Hari's style is typical of the new atheist arguments, however: minimal acquaintance with the content of the creeds of those he criticises (e.g., he gives only a bald reference to papal infallibility, without feeling the need to clarify exactly what it is that the papacy claims by this -- and, hey, I am not sympathetic to the doctrine; I just think it doesn't actually mean that the Pope thinks he can do no wrong); and a strong accent on aesthetics -- religion is distasteful and ridiculous, built on beliefs that are completely bonkers and leading to equally whacko and dangerous behaviour.
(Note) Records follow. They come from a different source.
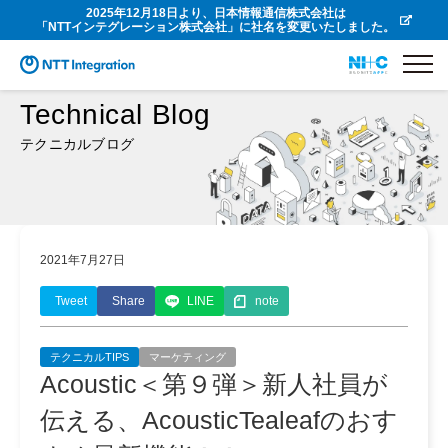
2025年12月18日より、日本情報通信株式会社は
「NTTインテグレーション株式会社」に社名を変更いたしました。
Technical Blog
テクニカルブログ
2021年7月27日
Tweet
Share
LINE
note
テクニカルTIPS
マーケティング
Acoustic＜第９弾＞新人社員が
伝える、AcousticTealeafのおす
Such elements of argument have always been part of the atheist/agnostic/deist arsenal -- think Euripides, Voltaire, Russell; but in times past the accent has often fallen on logic -- again, think Russell and A.J Ayer; the latter was especially strong in arguing that religious language was fundamentally illogical, non-sense in the strictest sense of the word. This aesthetic turn we now witness represents a change of polemical emphasis (in line with typical late/post modern sensibilities); and, at times (as with Hari and Hitchens) it verges on hysteria -- some religious people do bad things so all religion must be bad etc; we apostles of free speech must silence them or shame them into going away; they have no place in civilised society etc etc.
I wonder if this new atheism, though, represents a response not simply to religious extremism in itself but also to what appears to be a new, unexpected turn in history. For years, it was standard orthodoxy that the USA was exceptional in a number of ways, not least the way it preserved a high level of religious observance and belief among its populace. The secularisation thesis worked so well in Europe -- as industrial/post-industrial society `advanced, ' so religion retreated. Not in the US. There, modernisation seemed to exist very happily with high levels of organised religiosity.
Now, however, in the twenty-first century, with resurgent Islam worldwide and conservative forms of Protestantism in the southern hemisphere, it looks increasingly as if old Europe may be the exception, and the US more typical, of what is happening across the globe. This, in turn, has generated both frustration and fear among those who assumed secularisation was as predictable as the daily rise and set of the sun; and as European economies become increasingly dependent upon immigrants from religious groups, the secularisation thesis is increasingly imperiled.
This is speculation: but I wonder if the aesthetics of the aesthetic critiques of religion are determined as much by the anger and fear of those who feel they are on the losing side of the historical moment. It would certainly help to explain the bitterness of the polemic and the sweeping nature of the (il)logical generalisations which often creep into arguments by those who are typically more nuanced in their thinking on other matters.